Genomic approaches uncover CCAT1 as a direct BET transcriptional target and predictor of BET inhibitor sensitivity. (A) Venn diagram shows the overlap of genes downregulated by JQ1 (>2-fold) and associated with a superenhancer across CIMP+ and CIMP– cell lines. Superenhancer-associated, JQ1-regulated genes common to all CIMP+ cell lines are highlighted. (B) Distribution of BRD4 ChIP-seq signal across enhancers in CIMP+ cell lines. The y axis represents input-subtracted BRD4 signal; the x axis represents enhancers ranked by BRD4 signal intensity. Superenhancers were defined as enhancers that surpassed the inflection point. The CCAT1-associated superenhancer is highlighted. (C) Genome browser tracks showing input-normalized average BRD4 ChIP-seq signal across the CCAT1 locus for CIMP+ (blue) and CIMP– (red) cell lines. The y axis represents BRD4/input coverage values averaged for CIMP+ (HT-29, COLO 205, HCT 116, HCT 15) or CIMP– (SW 480, COLO 320) cell lines. (D) Basal RNA levels of CCAT1 in colon cell lines. RNA was measured by RNA-seq. Blue bars represent CIMP+ lines; red bars represent CIMP– lines. (E) Relative CCAT1 expression in CIMP+ cells following treatment with 500 nM JQ1. Data are from RNA-seq analysis and represent the mean ± SD. (F) Relative cMYC expression in colon cancer cells following treatment with 500 nM JQ1. Data are from RNA-seq analysis and represent the mean ± SD. Blue bars represent CIMP+ lines; red bars represent CIMP– lines.

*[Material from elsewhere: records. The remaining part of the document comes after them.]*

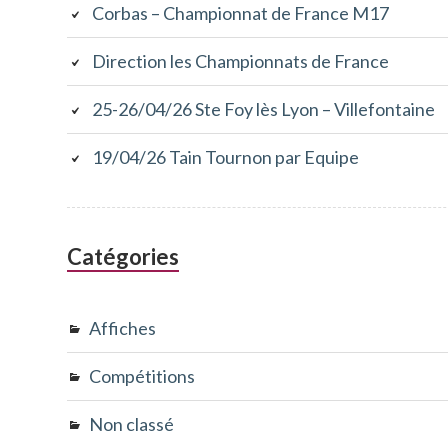
Corbas – Championnat de France M17
Direction les Championnats de France
25-26/04/26 Ste Foy lès Lyon – Villefontaine
19/04/26 Tain Tournon par Equipe
Catégories
Affiches
Compétitions
Non classé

CCAT1 is a lncRNA that is expressed in colon, gastric, and gallbladder cancers (61–63). While CCAT1 has been reported to regulate cMYC expression (63), its relationship to BET activity has not been previously reported. We found that basal CCAT1 RNA levels correlated with the amount of BRD4 binding and H3K27ac at the CCAT1-associated superenhancer (Figure 5, C and D, and Supplemental Figure 8, A–D). While CCAT1 expression was lowest in a subset of CIMP– cells that lacked the CCAT1 superenhancer, CIMP status did not predict CCAT1 expression across a wider panel of colon cancer cell lines (P = 0.4; Supplemental Figure 11A, and Supplemental Table 3). In CCAT1-expressing cell lines, CCAT1 RNA levels were exquisitely sensitive to JQ1, suggesting that it is a direct BET transcriptional target (Figure 5E). Consistent with this superenhancer driving cMYC transcription, JQ1 treatment preferentially reduced cMYC expression in CCAT1-expressing cells (Figure 5F). Taken together, these results suggest that CCAT1 is a superenhancer template RNA that may serve as a beacon for identifying high BET activity near the cMYC locus.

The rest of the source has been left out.